How SAP Concur Solutions Helped the Peabody Essex Museum Create a Virtual Guest Experience
When COVID-19 emerged earlier this year, businesses around the world were forced to make changes both large and small to stay afloat. Retailers shifted their business online. Restaurants moved to carryout only. Offices closed and home offices were set up. Business travel ground to a halt and Zoom became a communications standard.
For some organizations, though, survival required more than a simple pivot. For instance, when the Peabody Essex Museum (PEM) in Salem, Mass. closed in mid-March, it faced the new challenge of giving would-be visitors a museum experience online. So, the staff moved quickly to create a universe of digital content that people could access from home.
Moving an entire museum online is, as you’d guess, no small task. Which is why the PEM’s decision three years ago to digitize its back-office operations has made this transition and time far more manageable. By adding SAP Concur solutions to manage its travel, expense, and invoice processes, employees have been less burdened with administrative tasks, and vendors brought on to help create PEM’s virtual world have been onboarded and paid more quickly and easily.
If you don’t have those processes automated, with visibility into the data, you can’t pinpoint opportunities to gain discounts or drive cost savings, and dollars just go out the door. -Valerie Blatt, General Manager, SAP Concur Global SMB Division
“We really haven’t missed a beat,” said Nathalie Apchin, PEM’s chief financial officer. “Our staff is creative. Using technology such as SAP Concur solutions provides seamless processes that allow them to focus on creating engaging, artistic experiences.”

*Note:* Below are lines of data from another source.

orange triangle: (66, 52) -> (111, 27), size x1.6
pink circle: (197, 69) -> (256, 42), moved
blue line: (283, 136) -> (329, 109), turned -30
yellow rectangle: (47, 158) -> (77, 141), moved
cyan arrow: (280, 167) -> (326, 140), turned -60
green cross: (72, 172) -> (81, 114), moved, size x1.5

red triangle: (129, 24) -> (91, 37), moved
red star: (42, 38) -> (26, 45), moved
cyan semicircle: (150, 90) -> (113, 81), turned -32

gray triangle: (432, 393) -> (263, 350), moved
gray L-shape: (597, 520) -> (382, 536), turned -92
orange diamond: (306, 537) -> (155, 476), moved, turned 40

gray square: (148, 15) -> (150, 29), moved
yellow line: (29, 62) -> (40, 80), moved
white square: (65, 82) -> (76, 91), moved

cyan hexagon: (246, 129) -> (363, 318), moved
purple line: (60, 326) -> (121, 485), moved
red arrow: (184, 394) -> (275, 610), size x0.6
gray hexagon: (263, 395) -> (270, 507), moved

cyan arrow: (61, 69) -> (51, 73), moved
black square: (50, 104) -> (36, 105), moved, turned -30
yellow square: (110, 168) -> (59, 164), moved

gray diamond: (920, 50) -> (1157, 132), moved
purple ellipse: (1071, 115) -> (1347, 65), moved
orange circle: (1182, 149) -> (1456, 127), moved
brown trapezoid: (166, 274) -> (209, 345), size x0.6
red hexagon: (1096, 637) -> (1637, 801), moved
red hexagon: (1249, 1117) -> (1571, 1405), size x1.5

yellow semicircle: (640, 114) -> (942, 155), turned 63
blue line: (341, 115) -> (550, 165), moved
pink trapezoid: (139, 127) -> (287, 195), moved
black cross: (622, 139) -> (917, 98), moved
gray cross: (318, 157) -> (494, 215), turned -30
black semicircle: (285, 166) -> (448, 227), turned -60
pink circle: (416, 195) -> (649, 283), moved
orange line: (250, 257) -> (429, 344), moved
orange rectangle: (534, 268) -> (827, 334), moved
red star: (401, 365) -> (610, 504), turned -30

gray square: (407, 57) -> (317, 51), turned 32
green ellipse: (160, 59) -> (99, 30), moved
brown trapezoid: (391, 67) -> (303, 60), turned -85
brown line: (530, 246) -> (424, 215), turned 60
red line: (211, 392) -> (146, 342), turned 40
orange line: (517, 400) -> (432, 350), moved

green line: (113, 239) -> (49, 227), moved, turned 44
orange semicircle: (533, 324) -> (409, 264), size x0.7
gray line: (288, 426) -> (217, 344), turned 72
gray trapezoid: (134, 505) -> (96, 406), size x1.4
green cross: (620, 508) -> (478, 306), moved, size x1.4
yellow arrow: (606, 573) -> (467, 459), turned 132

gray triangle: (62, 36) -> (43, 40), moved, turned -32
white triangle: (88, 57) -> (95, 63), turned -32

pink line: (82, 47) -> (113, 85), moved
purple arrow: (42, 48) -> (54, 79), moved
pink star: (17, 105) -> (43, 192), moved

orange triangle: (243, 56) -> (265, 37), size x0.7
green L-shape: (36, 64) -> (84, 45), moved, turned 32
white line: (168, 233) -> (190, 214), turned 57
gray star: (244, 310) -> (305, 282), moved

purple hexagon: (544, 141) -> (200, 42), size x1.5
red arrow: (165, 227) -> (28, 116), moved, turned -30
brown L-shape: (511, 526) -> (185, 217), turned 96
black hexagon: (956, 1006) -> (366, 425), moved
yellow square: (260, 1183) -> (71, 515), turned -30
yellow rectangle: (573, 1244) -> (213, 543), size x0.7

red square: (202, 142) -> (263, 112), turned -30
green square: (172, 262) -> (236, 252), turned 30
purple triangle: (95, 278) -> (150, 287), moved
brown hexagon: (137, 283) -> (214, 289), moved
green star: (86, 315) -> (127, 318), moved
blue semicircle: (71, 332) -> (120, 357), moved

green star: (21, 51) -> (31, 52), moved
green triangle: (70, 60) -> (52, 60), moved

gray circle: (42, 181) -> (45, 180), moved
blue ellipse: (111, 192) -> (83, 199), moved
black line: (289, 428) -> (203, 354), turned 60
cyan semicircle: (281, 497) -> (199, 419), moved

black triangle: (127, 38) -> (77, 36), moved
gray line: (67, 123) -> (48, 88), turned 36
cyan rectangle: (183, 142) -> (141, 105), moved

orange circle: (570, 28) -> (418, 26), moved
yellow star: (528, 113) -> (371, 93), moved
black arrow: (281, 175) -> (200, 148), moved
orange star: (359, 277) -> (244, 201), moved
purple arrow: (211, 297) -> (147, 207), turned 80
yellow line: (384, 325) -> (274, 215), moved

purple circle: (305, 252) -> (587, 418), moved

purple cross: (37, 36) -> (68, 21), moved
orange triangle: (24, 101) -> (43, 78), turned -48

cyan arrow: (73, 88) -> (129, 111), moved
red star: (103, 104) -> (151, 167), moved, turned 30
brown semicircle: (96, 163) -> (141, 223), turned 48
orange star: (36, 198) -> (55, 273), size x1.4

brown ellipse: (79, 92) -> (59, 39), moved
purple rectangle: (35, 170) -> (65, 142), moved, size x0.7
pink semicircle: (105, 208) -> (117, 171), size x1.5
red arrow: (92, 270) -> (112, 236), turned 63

Valerie Blatt, who heads up SAP Concur global SMB, said that PEM’s move to automate and digitize its travel, expense, and vendor invoice processes is just one example of a larger trend she’s seeing among small- and mid-sized businesses. Once seen as a luxury reserved for large companies with big budgets and IT departments, many SMBs are turning to automation software — particularly today as organizations do all they can to protect cash flow, be more efficient, and control costs.
“If you don’t have those processes automated, with visibility into the data, you can’t pinpoint opportunities to gain discounts or drive cost savings, and dollars just go out the door,” Blatt said. “Peabody Essex Museum is a great example of pivoting a business model to meet customer needs.”